Jeremy Paxman speaks to three soldiers back from the frontline
By Jonathan Bell, Newsnight producer
The wars in Iraq and Afghanistan have dominated the news for several years now. Each conflict covered in detail by Newsnight.
Our correspondents have followed the troops on to the frontline; they've revealed not only the political and diplomatic developments of the war, but the human stories of those Afghan and Iraqi civilians caught in the crossfire.
And we've done more than our fair share of cataloguing MoD shortfalls, equipment shortages and broken Covenants.
'Queen and Country'
But what about soldiers returning home to the UK? How does that feel?
It's long been said that far too few politicians have military experience and so have little understanding of what it means to "serve". And the same can only be said for the rest of us.
Britain's Armed Forces have shrunk dramatically in a generation - far fewer people now serve.
Consequently, most of us have only the vaguest idea of what it means to be a soldier - and therefore little idea of old fashioned notions of "Service to Queen and Country" and "sacrifice".
We wanted them to tell us about their experiences in battle, we wanted to find out how they dealt with the death of a comrade - and with personal injury
How do you describe that? Now, I'm from an Army family and have some insight into service life. I also served for several years in an infantry Regiment.
Drawing on some of my own experiences in the Forces, we wanted to explore some of these issues.
Returning to Civvie Street
After much thought we decided to make a film about the ordinary men and women who choose to join the Armed Services.
What's it like to go from the front line back to Civvie Street?
We wanted them to tell us about their experiences in battle. We wanted to find out how they dealt with the death of a comrade - and with personal injury.

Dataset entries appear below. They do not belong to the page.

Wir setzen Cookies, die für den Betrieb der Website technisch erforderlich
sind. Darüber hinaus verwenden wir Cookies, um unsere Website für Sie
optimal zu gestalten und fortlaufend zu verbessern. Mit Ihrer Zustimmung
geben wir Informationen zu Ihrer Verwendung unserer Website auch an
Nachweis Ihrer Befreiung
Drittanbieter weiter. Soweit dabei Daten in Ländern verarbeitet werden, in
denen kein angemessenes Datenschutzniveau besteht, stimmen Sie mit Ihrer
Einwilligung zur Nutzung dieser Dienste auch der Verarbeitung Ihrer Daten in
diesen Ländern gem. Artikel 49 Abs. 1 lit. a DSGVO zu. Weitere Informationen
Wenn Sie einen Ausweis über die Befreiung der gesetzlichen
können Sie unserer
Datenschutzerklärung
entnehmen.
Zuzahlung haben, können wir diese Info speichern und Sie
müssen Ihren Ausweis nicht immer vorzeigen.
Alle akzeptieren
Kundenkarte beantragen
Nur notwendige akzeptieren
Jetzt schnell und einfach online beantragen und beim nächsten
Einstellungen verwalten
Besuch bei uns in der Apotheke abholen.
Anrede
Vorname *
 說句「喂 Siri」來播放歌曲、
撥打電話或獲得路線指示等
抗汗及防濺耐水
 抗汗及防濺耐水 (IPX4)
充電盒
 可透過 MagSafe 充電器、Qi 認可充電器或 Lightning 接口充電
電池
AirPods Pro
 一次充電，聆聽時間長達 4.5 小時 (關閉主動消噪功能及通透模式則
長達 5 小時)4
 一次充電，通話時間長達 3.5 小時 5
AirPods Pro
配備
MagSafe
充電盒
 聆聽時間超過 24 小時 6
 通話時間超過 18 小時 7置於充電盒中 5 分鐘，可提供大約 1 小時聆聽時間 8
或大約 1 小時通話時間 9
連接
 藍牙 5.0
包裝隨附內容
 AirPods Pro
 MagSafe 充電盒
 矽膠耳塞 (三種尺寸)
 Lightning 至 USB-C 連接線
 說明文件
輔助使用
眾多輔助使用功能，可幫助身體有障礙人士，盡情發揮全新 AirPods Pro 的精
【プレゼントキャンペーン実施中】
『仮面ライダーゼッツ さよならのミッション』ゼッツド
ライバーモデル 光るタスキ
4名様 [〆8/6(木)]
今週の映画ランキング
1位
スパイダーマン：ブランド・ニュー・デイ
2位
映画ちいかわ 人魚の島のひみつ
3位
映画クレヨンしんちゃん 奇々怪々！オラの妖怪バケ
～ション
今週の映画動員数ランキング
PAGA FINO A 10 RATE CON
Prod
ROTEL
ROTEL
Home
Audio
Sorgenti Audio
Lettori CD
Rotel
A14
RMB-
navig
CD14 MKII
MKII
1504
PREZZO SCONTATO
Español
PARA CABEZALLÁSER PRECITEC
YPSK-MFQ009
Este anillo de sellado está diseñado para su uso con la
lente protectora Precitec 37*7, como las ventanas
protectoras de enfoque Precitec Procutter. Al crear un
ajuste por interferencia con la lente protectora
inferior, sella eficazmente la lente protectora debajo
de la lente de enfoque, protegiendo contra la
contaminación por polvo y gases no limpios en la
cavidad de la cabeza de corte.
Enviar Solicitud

And we wanted to focus on their experience of returning to life in Britain.
Broadly speaking we knew what we were looking for, but as is often the case, it was only when we started to talking to people that it became clear which strands to pursue.
Our cast of three
We wanted three very different characters for our film. All would have recent operational experience in Iraq or Afghanistan.
For Lorna, returning to civilian life has been challenging.

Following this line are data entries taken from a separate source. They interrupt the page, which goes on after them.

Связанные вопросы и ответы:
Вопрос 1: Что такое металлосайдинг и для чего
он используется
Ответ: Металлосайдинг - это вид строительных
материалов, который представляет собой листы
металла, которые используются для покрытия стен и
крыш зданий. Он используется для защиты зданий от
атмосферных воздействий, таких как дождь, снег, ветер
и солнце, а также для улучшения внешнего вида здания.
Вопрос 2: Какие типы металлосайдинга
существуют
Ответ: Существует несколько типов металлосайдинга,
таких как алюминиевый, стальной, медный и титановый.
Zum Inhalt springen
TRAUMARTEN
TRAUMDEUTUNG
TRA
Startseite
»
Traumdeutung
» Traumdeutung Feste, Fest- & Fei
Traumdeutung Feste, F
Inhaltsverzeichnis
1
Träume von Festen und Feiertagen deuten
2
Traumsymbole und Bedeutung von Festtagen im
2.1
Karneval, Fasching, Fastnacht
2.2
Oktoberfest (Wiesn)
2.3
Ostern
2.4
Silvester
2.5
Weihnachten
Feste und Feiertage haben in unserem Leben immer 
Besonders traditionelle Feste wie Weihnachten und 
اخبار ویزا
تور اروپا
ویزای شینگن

During the research, we talked to a lot of people who had served, and plenty more still serving, trying to find the perfect line-up for our film.
Talking to potential characters is the best part of making a film, and I was struck so often by the modesty and understated "matter of fact-ness" of soldiers describing intense battles with the enemy and the physical hardships in hostile terrain.
At the end of their operational tour, we wanted them to describe what it was like returning home to a country that didn't appear to understand what they'd been doing - much less appreciated.
And so, at the end of this process we came up with our cast of three - Martin, Lorna and Simon. Each very different, each with their own tale of real sacrifice.
As the characters in the film describe to us, a soldier's life can be tough - away from home and family for long periods. Friendships are strong. Casualties are deeply felt. It's not for everyone. For many it's just for a few years of adventure before settling down into "civvie street" and doing something else. For others it's a career.
But as I was reminded so often during the interviews there's something that stays with you long after you stop wearing the uniform - there was a pride in what they had been part of, pride in their Regiment or Unit. Or maybe it's just about hard times shared with a bunch of mates.
For me, the process of making this film has been a nostalgic reminder of what is best about the Army. As the characters in the film show us, it doesn't go away.